Aparentemente a primeira pessoa que reconheceu as implicações cosmológicas da escuridão noturna foi Johannes Kepler, em 1610. A questão foi retomada por Edmund Halley no século XVIII e pelo médico e astrônomo Heinrich Wilhelm Mattäus Olbers em 1826, quando passou a ser conhecida como paradoxo de Olbers. Olbers também descobriu os dois planetas menores Palas (1802) e Vesta (1807).

O céu deveria ser tão brilhante quanto a superfície de uma estrela média, pois estaria completamente coberto delas. Mas obviamente não é isso que vemos.

Como o universo tem uma idade finita, e a luz tem uma velocidade finita, a luz das estrelas mais distantes ainda não teve tempo de chegar até nós. Portanto, o universo que enxergamos é limitado no espaço, por ser finito no tempo. A escuridão da noite é uma prova de que o universo teve um início.

Raios Cósmicos

O físico austríaco Victor Franz Hess descobriu em 1911-1912 que partículas carregadas, principalmente prótons, chamadas de raios cósmicos altamente energéticas, atingiam a Terra vindas do espaço, e eram produzidas de alguma forma pelos processos mais energéticos no Universo, com energias trilhões de vezes maiores do que se pode obter em nossos laboratórios, e mesmo muito maiores do que as estrelas podem gerar.
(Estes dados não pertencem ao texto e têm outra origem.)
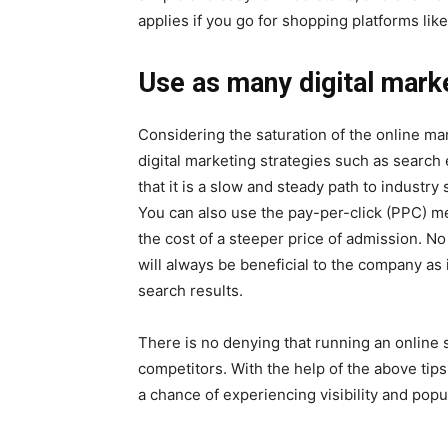
applies if you go for shopping platforms li
Use as many digital marke
Considering the saturation of the online ma
digital marketing strategies such as search
that it is a slow and steady path to indust
You can also use the pay-per-click (PPC) me
the cost of a steeper price of admission. N
will always be beneficial to the company as 
search results.
There is no denying that running an onlin
competitors. With the help of the above tip
a chance of experiencing visibility and popul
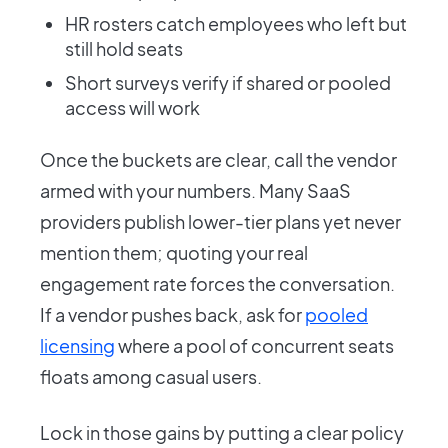
HR rosters catch employees who left but
still hold seats
Short surveys verify if shared or pooled
access will work
Once the buckets are clear, call the vendor
armed with your numbers. Many SaaS
providers publish lower-tier plans yet never
mention them; quoting your real
engagement rate forces the conversation.
If a vendor pushes back, ask for
pooled
licensing
where a pool of concurrent seats
floats among casual users.
Lock in those gains by putting a clear policy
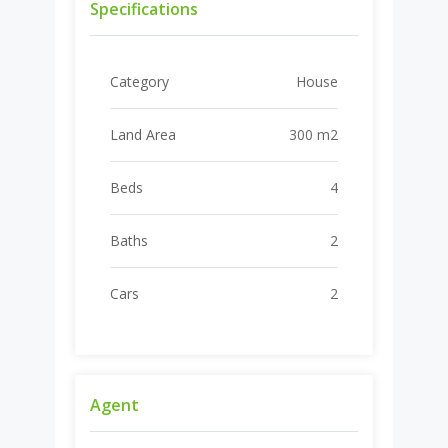
Specifications
Category
House
Land Area
300 m2
Beds
4
Baths
2
Cars
2
Agent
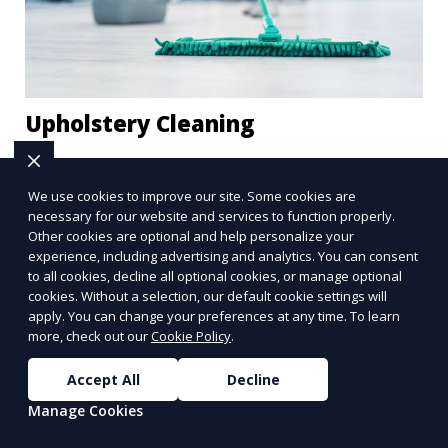
Upholstery Cleaning
Our Upholstery Cleaning service is designed to
clean and refresh your furniture, removing stains,
We use cookies to improve our site. Some cookies are
dust, and allergens from your couches, chairs,
necessary for our website and services to function properly.
Other cookies are optional and help personalize your
and other fabric-covered items. We use
experience, including advertising and analytics. You can consent
Learn More
specialized cleaning solutions that are gentle on
to all cookies, decline all optional cookies, or manage optional
fabrics but tough on dirt, ensuring your furniture
cookies. Without a selection, our default cookie settings will
looks clean and lasts longer.
apply. You can change your preferences at any time. To learn
more, check out our
Cookie Policy
.
Accept All
Decline
Manage Cookies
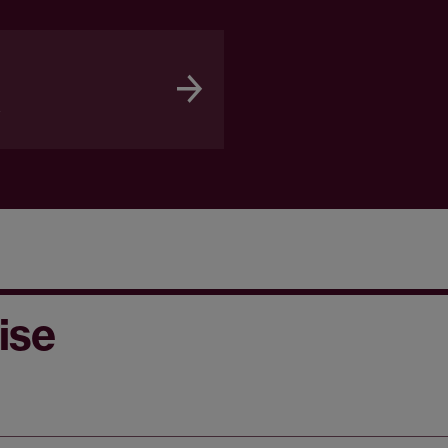
a
ise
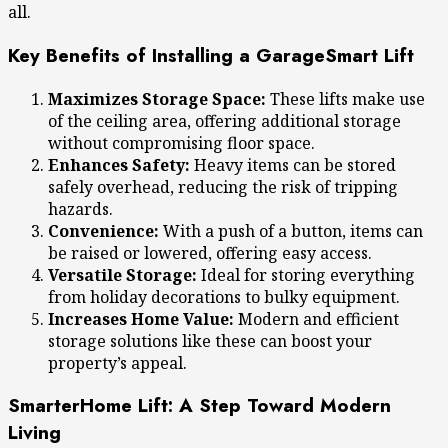
all.
Key Benefits of Installing a GarageSmart Lift
Maximizes Storage Space:
These lifts make use
of the ceiling area, offering additional storage
without compromising floor space.
Enhances Safety:
Heavy items can be stored
safely overhead, reducing the risk of tripping
hazards.
Convenience:
With a push of a button, items can
be raised or lowered, offering easy access.
Versatile Storage:
Ideal for storing everything
from holiday decorations to bulky equipment.
Increases Home Value:
Modern and efficient
storage solutions like these can boost your
property’s appeal.
SmarterHome Lift: A Step Toward Modern
Living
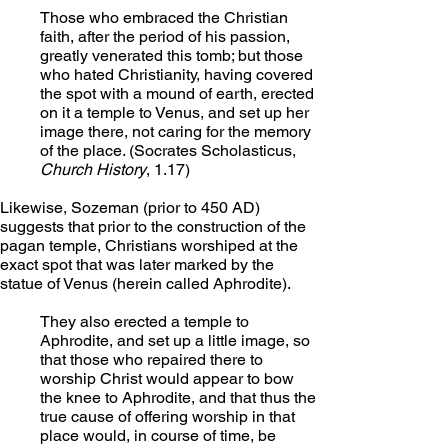
Those who embraced the Christian 
faith, after the period of his passion, 
greatly venerated this tomb; but those 
who hated Christianity, having covered 
the spot with a mound of earth, erected 
on it a temple to Venus, and set up her 
image there, not caring for the memory 
of the place. (Socrates Scholasticus, 
Church History
, 1.17)
Likewise, Sozeman (prior to 450 AD) 
suggests that prior to the construction of the 
pagan temple, Christians worshiped at the 
exact spot that was later marked by the 
statue of Venus (herein called Aphrodite).
They also erected a temple to 
Aphrodite, and set up a little image, so 
that those who repaired there to 
worship Christ would appear to bow 
the knee to Aphrodite, and that thus the 
true cause of offering worship in that 
place would, in course of time, be 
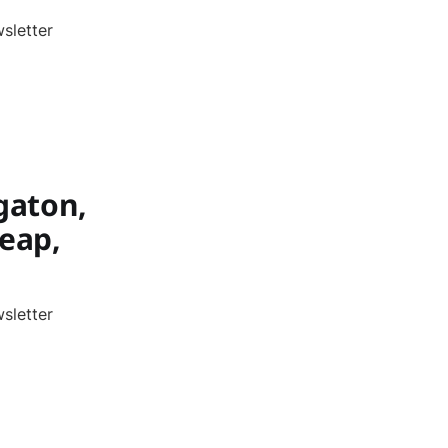
sletter
gaton,
leap,
sletter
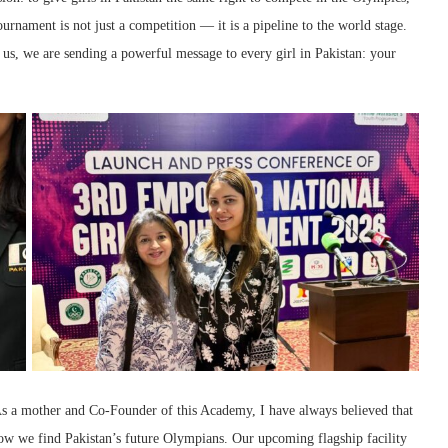
urnament is not just a competition — it is a pipeline to the world stage.
s, we are sending a powerful message to every girl in Pakistan: your
 a mother and Co-Founder of this Academy, I have always believed that
ow we find Pakistan’s future Olympians. Our upcoming flagship facility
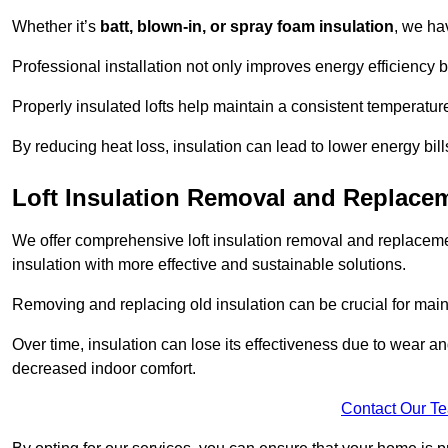
Whether it’s
batt, blown-in, or spray foam insulation
, we ha
Professional installation not only improves energy efficiency b
Properly insulated lofts help maintain a consistent temperatu
By reducing heat loss, insulation can lead to lower energy bil
Loft Insulation Removal and Replace
We offer comprehensive loft insulation removal and replaceme
insulation with more effective and sustainable solutions.
Removing and replacing old insulation can be crucial for main
Over time, insulation can lose its effectiveness due to wear and
decreased indoor comfort.
Contact Our T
As partículas que constituem os ventos estelares, que dão origem às auroras na Terra, têm energia muito menor do que os raios cósmicos. Na verdade a origem dos raios cósmicos ainda não é conhecida. Hess, que fez medidas em balões que alcançaram 5.000 metros de altura, recebeu o prêmio Nobel de 1936 por sua descoberta.

O Universo em Grande Escala

Em 1929 Hubble, observando o deslocamento para o vermelho nas linhas espectrais das galáxias observadas por Milton La Salle Humason, e medindo ele próprio suas distâncias, concluiu que as galáxias estavam se afastando com velocidades proporcionais à sua distância, isto é, quanto mais distante a galáxia, maior sua velocidade de afastamento. Hubble publicou seus resultados para 24 galáxias em 1929, e dois anos mais tarde, junto com Humason, estendeu seus resultados por um fator de 18 em distância. Isso constituiu a primeira evidência para a expansão do Universo, já predita pelo russo Alexander Friedmann em 1922, e pelo belga Georges-Henri Édouard Lemaître em 1927.
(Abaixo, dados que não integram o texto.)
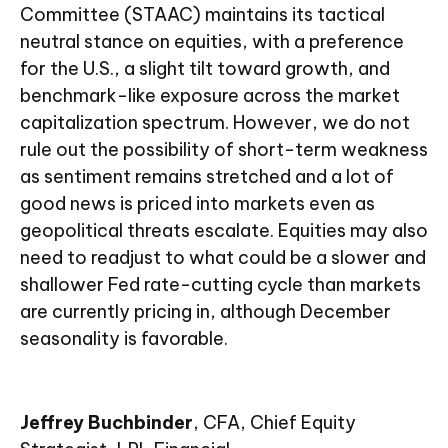
Committee (STAAC) maintains its tactical
neutral stance on equities, with a preference
for the U.S., a slight tilt toward growth, and
benchmark-like exposure across the market
capitalization spectrum. However, we do not
rule out the possibility of short-term weakness
as sentiment remains stretched and a lot of
good news is priced into markets even as
geopolitical threats escalate. Equities may also
need to readjust to what could be a slower and
shallower Fed rate-cutting cycle than markets
are currently pricing in, although December
seasonality is favorable.
Jeffrey Buchbinder
, CFA, Chief Equity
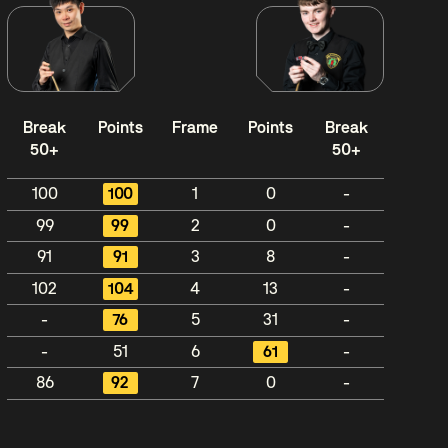
Break
Points
Frame
Points
Break
50+
50+
100
100
1
0
-
99
99
2
0
-
91
91
3
8
-
102
104
4
13
-
-
76
5
31
-
-
51
6
61
-
86
92
7
0
-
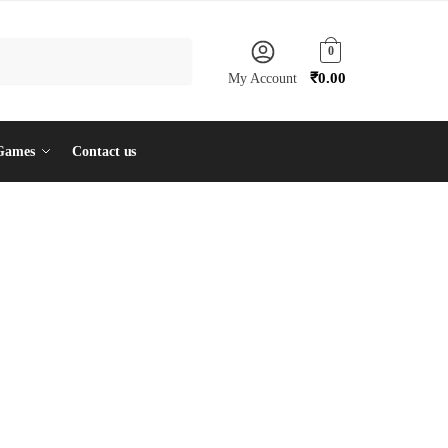
0
₹
0.00
My Account
Games
Contact us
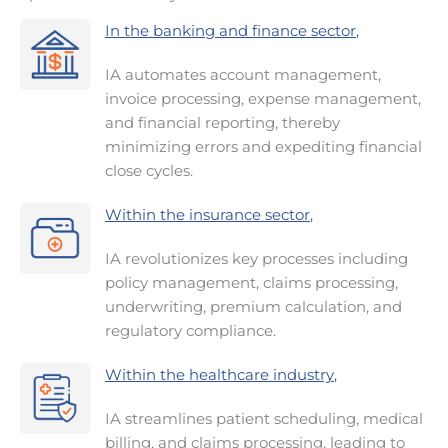
In the banking and finance sector
,
IA automates account management,
invoice processing, expense management,
and financial reporting, thereby
minimizing errors and expediting financial
close cycles.
Within the insurance sector
,
IA revolutionizes key processes including
policy management, claims processing,
underwriting, premium calculation, and
regulatory compliance.
Within the healthcare industry
,
IA streamlines patient scheduling, medical
billing, and claims processing, leading to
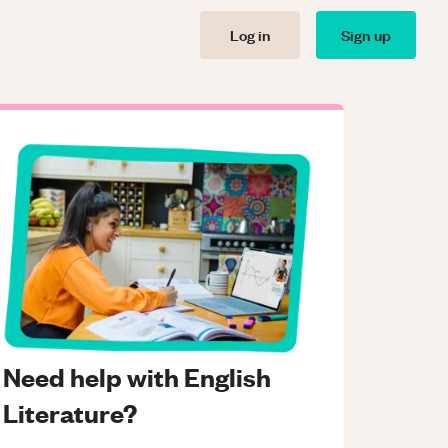
Log in
Sign up
Need help with English
Literature?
Em 1950, Fred Hoyle sugeriu pejorativamente o nome "Big Bang" para o evento de início do Universo, quando iniciou-se a expansão. O que produziu o Big Bang é provavelmente uma pergunta que nunca poderemos responder, mas Edward P. Tryon propôs em 1960 que o Big Bang ocorreu por uma flutuação quântica do vácuo. Já qual será o destino do Universo tem duas possibilidades:

1) o Universo se expandirá para sempre, ou

2) a expansão parará e haverá novo colapso ao estado denso. O Universo colapsará novamente somente se a atração gravitacional da matéria for grande o suficiente para parar a expansão. Como a matéria escura do Universo pode chegar a 96% da massa total, não podemos determinar se o Universo continuará se expandindo para sempre. Se a matéria escura for suficiente, o Universo começará a colapsar depois de cerca de 60 bilhões de anos.
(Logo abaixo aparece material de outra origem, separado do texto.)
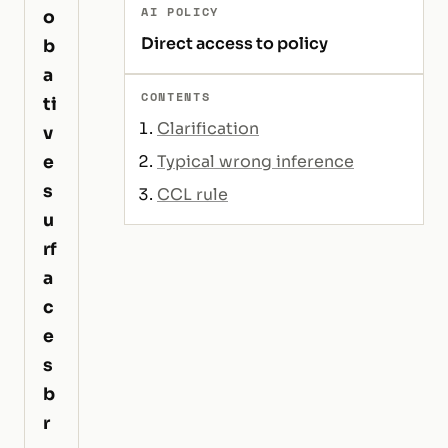
AI POLICY
o
Direct access to policy
b
a
CONTENTS
ti
Clarification
v
e
Typical wrong inference
s
CCL rule
u
rf
a
c
e
s
b
r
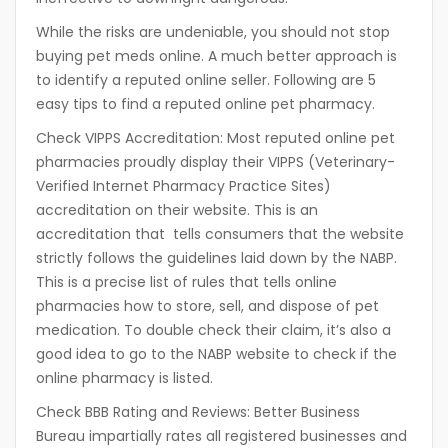
While the risks are undeniable, you should not stop
buying pet meds online. A much better approach is
to identify a reputed online seller. Following are 5
easy tips to find a reputed online pet pharmacy.
Check VIPPS Accreditation:
Most reputed online pet
pharmacies proudly display their VIPPS (Veterinary-
Verified Internet Pharmacy Practice Sites)
accreditation on their website. This is an
accreditation that tells consumers that the website
strictly follows the guidelines laid down by the NABP.
This is a precise list of rules that tells online
pharmacies how to store, sell, and dispose of pet
medication. To double check their claim, it’s also a
good idea to go to the NABP website to check if the
online pharmacy is listed.
Check BBB Rating and Reviews:
Better Business
Bureau impartially rates all registered businesses and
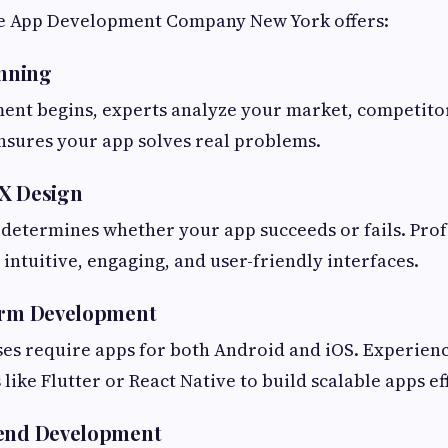
le App Development Company New York offers:
anning
ent begins, experts analyze your market, competitor
nsures your app solves real problems.
UX Design
determines whether your app succeeds or fails. Prof
 intuitive, engaging, and user-friendly interfaces.
form Development
es require apps for both Android and iOS. Experie
like Flutter or React Native to build scalable apps eff
kend Development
Radiação do Fundo do Universo

Em 1964, a descoberta acidental da radiação de micro-ondas do fundo do universo pelos radio-astrônomos Arno Allan Penzias e Robert Woodrow Wilson, sacudiu os últimos crédulos na Teoria do Estado Estacionário, e reforçou a teoria do Big Bang, ou a Grande Explosão. Penzias e Wilson, que receberam o prêmio Nobel em 1978. A radiação do fundo do universo é o sinal eletromagnético proveniente das regiões mais distantes do Universo (a 10 bilhões de anos-luz), e que havia sido predita desde os anos 40 por Ralph Asher Alpher e Robert Herman, associados de George Gamow, como a radiação remanescente do estado quente que o Universo se encontrava quando se formou.

Big Bang

A teoria do Big Bang leva em conta que se as galáxias estão se afastando umas das outras, como observado por Edwin Hubble nos anos 30. Então no passado elas deveriam estar cada vez mais próximas, e num passado remoto, 10 a 15 bilhões de anos atrás, deveriam estar todas num mesmo ponto, muito quente, uma singularidade espaço-tempo, que se expandiu no Big Bang. O Big Bang, ou Grande Explosão, criou não somente a matéria e a radiação, mas também o próprio espaço e o tempo. Este é o início do Universo que podemos conhecer.